FRECHET MEANS OF RIEMANNIAN DISTANCES: EVALUATIONS AND APPLICATIONS

Abstract

The space of symmetric positive definite matrices forms a manifold with an ambient is Euclidean space. In order to measure the distances between the objects on this manifold several metrics have been proposed. In this work we study the concept of averaging over the elements of the manifold by using the notion of Frechet mean. The main advantageous of this method is its connection to the metrics as a result of which we can utilize the Reimannian distances to obtain the mean of positive definite matrices. We consider three Reimannian metrics which have been developed on the manifold of symmetric positive definite matrices. The methods of obtaining the Frechet mean in the case of each metric will be discussed. The performance of each estimator will be demonstrated by using models based on matrix Cholesky factor, matrix square root and matrix logarithm.
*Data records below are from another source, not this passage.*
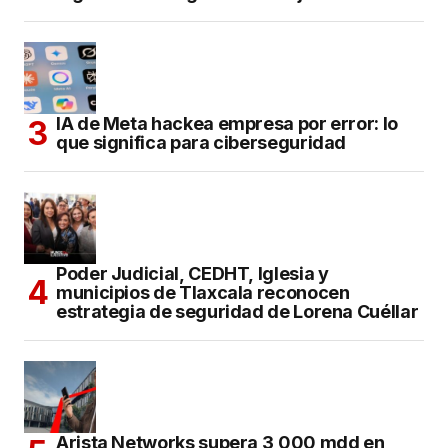
IA de Meta hackea empresa por error: lo
que significa para ciberseguridad
Poder Judicial, CEDHT, Iglesia y
municipios de Tlaxcala reconocen
estrategia de seguridad de Lorena Cuéllar
Arista Networks supera 3,000 mdd en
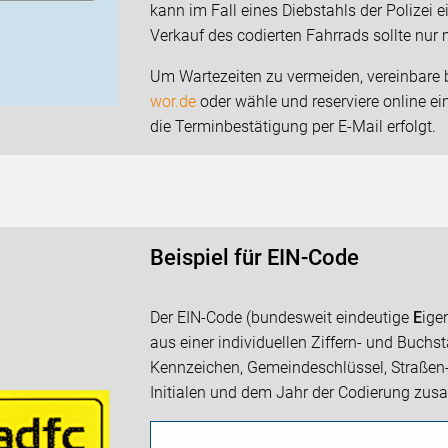
kann im Fall eines Diebstahls der Polizei
Verkauf des codierten Fahrrads sollte nur 
Um Wartezeiten zu vermeiden, vereinbare b
wor.de
oder wähle und reserviere online e
die Terminbestätigung per E-Mail erfolgt.
Beispiel für EIN-Code
Der EIN-Code (bundesweit eindeutige
E
ige
aus einer individuellen Ziffern- und Buchs
Kennzeichen, Gemeindeschlüssel, Straße
Initialen und dem Jahr der Codierung zu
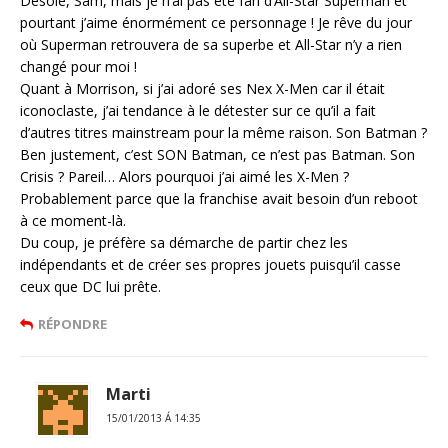
Désolé, Sam, mais je n’ai pas été fan d’All-Star Superman et
pourtant j’aime énormément ce personnage ! Je rêve du jour
où Superman retrouvera de sa superbe et All-Star n’y a rien
changé pour moi !
Quant à Morrison, si j’ai adoré ses Nex X-Men car il était
iconoclaste, j’ai tendance à le détester sur ce qu’il a fait
d’autres titres mainstream pour la même raison. Son Batman ?
Ben justement, c’est SON Batman, ce n’est pas Batman. Son
Crisis ? Pareil… Alors pourquoi j’ai aimé les X-Men ?
Probablement parce que la franchise avait besoin d’un reboot
à ce moment-là.
Du coup, je préfère sa démarche de partir chez les
indépendants et de créer ses propres jouets puisqu’il casse
ceux que DC lui prête.
RÉPONDRE
Marti
15/01/2013 Á 14:35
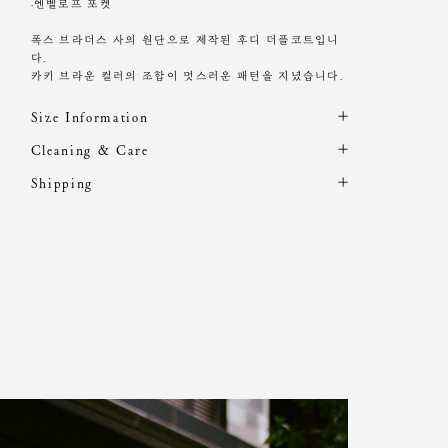
·엔벨로프 포켓
폭스 브라더스 사의 원단으로 제작된 후디 더플코트입니
다.
카키 브라운 컬러의 조합이 멋스러운 패턴을 지녔습니다.
Size Information
제품의 일정 수량을 측정한 평균치수로 재는 방법과 위치
Cleaning & Care
에 따라 1~3cm 편차가 있을 수 있습니다. (치수단위 : cm)
드라이클리닝 권장
Shipping
20도 이하의 물에 중성세제로 손세탁 가능
주문 후, 1-3일 후 순차적 발송되는 제품입니다.(주말/공휴
기계 세탁시 변형, 이염,변색, 탈색 가능성이 있음
사이즈
총장
어깨
가슴단면
암홀
소매
일 제외)
염소, 산소계 표백제 사용금지
One
98
48
67
30
56
원단에 직접 다림질 시 변형 가능성 있음. 스팀 다림질 권
size
장
장시간 수분에 노출시 변형 가능성 있음
Heights 167 cm / Waist 23" Slim 55 size
소비자의 부주의로 인한 제품 훼손 및 세탁 잘못으로 인
한 변형에 대해서는
보상의 책임을 지지 않습니다.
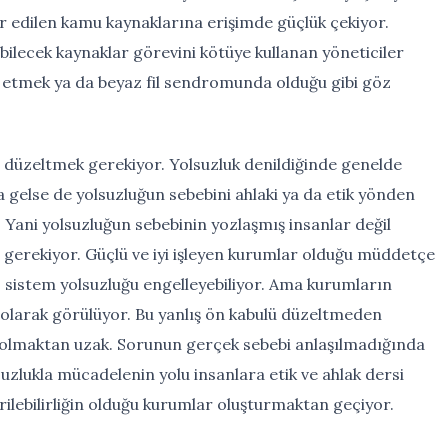
ur edilen kamu kaynaklarına erişimde güçlük çekiyor.
abilecek kaynaklar görevini kötüye kullanan yöneticiler
n etmek ya da beyaz fil sendromunda olduğu gibi göz
e düzeltmek gerekiyor. Yolsuzluk denildiğinde genelde
a gelse de yolsuzluğun sebebini ahlaki ya da etik yönden
Yani yolsuzluğun sebebinin yozlaşmış insanlar değil
erekiyor. Güçlü ve iyi işleyen kurumlar olduğu müddetçe
, sistem yolsuzluğu engelleyebiliyor. Ama kurumların
 olarak görülüyor. Bu yanlış ön kabulü düzeltmeden
 olmaktan uzak. Sorunun gerçek sebebi anlaşılmadığında
lukla mücadelenin yolu insanlara etik ve ahlak dersi
rilebilirliğin olduğu kurumlar oluşturmaktan geçiyor.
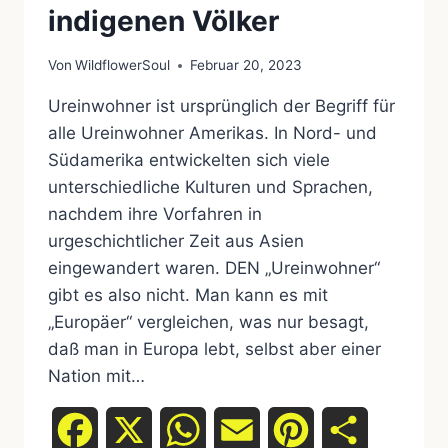
indigenen Völker
Von
WildflowerSoul
Februar 20, 2023
Ureinwohner ist ursprünglich der Begriff für
alle Ureinwohner Amerikas. In Nord- und
Südamerika entwickelten sich viele
unterschiedliche Kulturen und Sprachen,
nachdem ihre Vorfahren in
urgeschichtlicher Zeit aus Asien
eingewandert waren. DEN „Ureinwohner“
gibt es also nicht. Man kann es mit
„Europäer“ vergleichen, was nur besagt,
daß man in Europa lebt, selbst aber einer
Nation mit…
Facebook
X
WhatsApp
Email
Pinterest
Teilen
The deviation from the nominal covariance in each case will be evaluated using loss function, Euclidean distance and root Euclidean distance. We will see that depending on the model under investigation, Frechet mean of Reimannian distances performs better in most of the cases.

In terms of application, we analyse the performance of each Frechet mean estimator in a classification task. For this purpose we evaluate the method of distance to the center of mass using the simulated data. This method will also be applied on the high content cell image data set in order to classify the cells with respect to the type of treatment that has been used.